Since skirt steak is so long, it can be cut into multiple portions and quickly seared over high heat. To serve, make sure you cut thinly against the grain to get the most tender texture.
Also known as a culotte steak, the top sirloin is a highly sought-after cut that I can’t resist!
As the name suggests, this steak comes from the top of the sirloin, where the muscles don’t work too hard. The meat is well-marbled with a thick fat cap that renders down to make this steak juicy and full of flavor.
I recommend serving this rich cut rare.
This is a steak that is not for the faint-hearted!
This large steak is cross-cut from the front section of the short loin. It has a large T-shaped bone running along the top and through the center, which gives this steak its name.
It is known as a composite steak because it includes part of the tenderloin on one side of the bone and the New York strip steak on the other. This means that a steak like this can easily serve more than one person, and the different sides of the “T” have different textures.
These steaks take a long time to cook because of their thickness, but it’s all worth it for the tenderness and mild flavor.
Bavette is a steak that, in my opinion, is highly underrated.
This lean steak is taken from the flank, underneath the short loin, and is relatively thin. Unlike many other steaks, bavette has an apparent grain that becomes even more pronounced with cooking.
Due to how thin this steak is, it can be easy to overcook, so make sure you get your pan nice and hot before you get cooking.
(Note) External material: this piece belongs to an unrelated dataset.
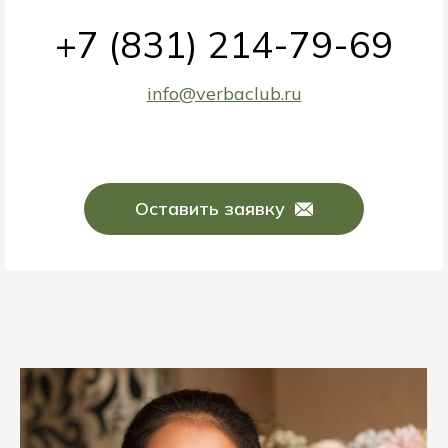
+7 (831) 214-79-69
info@verbaclub.ru
Оставить заявку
After resting, cut very thinly against the grain for maximum tenderness.
Also known as a tri-tip steak, the Newport steak is a small triangular cut taken from the bottom of the sirloin.
It is also known as the apartment steak because it is relatively affordable. This is due to the slightly chewier texture in comparison to other steaks. The tougher texture happens because this muscle is kept very busy controlling the knees of the steer.
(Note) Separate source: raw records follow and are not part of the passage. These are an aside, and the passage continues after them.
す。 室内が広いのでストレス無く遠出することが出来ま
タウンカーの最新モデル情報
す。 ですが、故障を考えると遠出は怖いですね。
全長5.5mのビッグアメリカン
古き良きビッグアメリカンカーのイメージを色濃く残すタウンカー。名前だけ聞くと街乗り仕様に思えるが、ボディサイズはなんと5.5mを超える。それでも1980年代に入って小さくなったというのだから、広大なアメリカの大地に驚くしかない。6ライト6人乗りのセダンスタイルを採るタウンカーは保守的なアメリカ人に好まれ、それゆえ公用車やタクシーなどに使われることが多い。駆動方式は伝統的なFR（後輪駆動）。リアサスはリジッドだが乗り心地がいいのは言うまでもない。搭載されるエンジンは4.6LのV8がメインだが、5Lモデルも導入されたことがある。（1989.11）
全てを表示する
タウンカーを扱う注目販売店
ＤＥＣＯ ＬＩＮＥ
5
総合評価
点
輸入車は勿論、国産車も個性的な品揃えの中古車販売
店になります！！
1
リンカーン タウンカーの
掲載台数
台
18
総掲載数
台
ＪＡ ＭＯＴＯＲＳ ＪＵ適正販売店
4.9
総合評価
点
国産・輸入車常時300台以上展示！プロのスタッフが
The Porterhouse is another steak with a T-shaped bone in it. This time, however, the bone is smaller because the steak is cut from the point where the tenderloin and the top loin meet.
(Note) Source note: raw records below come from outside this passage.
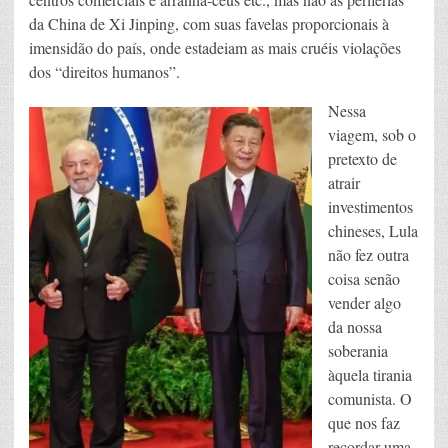
da China de Xi Jinping, com suas favelas proporcionais à
imensidão do país, onde estadeiam as mais cruéis violações
dos “direitos humanos”.
Nessa
viagem, sob o
pretexto de
atrair
investimentos
chineses, Lula
não fez outra
coisa senão
vender algo
da nossa
soberania
àquela tirania
comunista. O
que nos faz
recordar uma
This is another composite steak that has a strip steak on one side of the bone and fillet mignon on the other side. Since it is so large, I like to cook my Porterhouse using the reverse sear method of oven cooking before grilling to get the perfect pink.
The ribeye has to be one of my favorite steaks on this whole list.
This chunky cut of steak is taken from the center or ‘eye’ of the rib steak in the rib area of the cow. They are cut thickly with a large fat cap and plenty of marbling through the flesh.
Rib eye can come boneless or bone-in, according to your preference.
Due to its richness and size, ribeyes are one of the more expensive steaks you can choose, but they are worth it for a treat once in a while.
Filet mignon is a famous cut of steak that got its name from being very tender and expensive.
This steak is taken from the tenderloin and has no fat cap. It also has very little marbling. These two factors mean that this cut can be very easy to overcook. All it needs is a very quick sear over high heat to caramelize the outside.
This is another underrated steak that doesn’t get enough credit for how delicious it is.
The Denver steak is taken from underneath the shoulder blade, which makes it very tender. It has no fat cap, but it has very even, generous marbling that makes it incredibly rich and juicy.
New York Strip
This steak may be small, but it packs a real punch!
New York strip steak is found in the upper part of the short loin. It has become incredibly popular due to its rich marbling, thin, fat cap, and tender texture.
As with many of these steaks, all the New York strip needs is a very quick sear and a thin slice to be at its best.
As the name suggests, a flat iron steak is a small cut, also known as a feather blade steak, because of how thin it is.
This steak is taken from in the chuck and is often overlooked. Even though it is thin, it has good marbling and will be incredibly tender after just a quick sear.
So, in summation, steak can be found in different locations within the body of the cow. Each area will have meat of a different tenderness and size and will require different types of cooking techniques.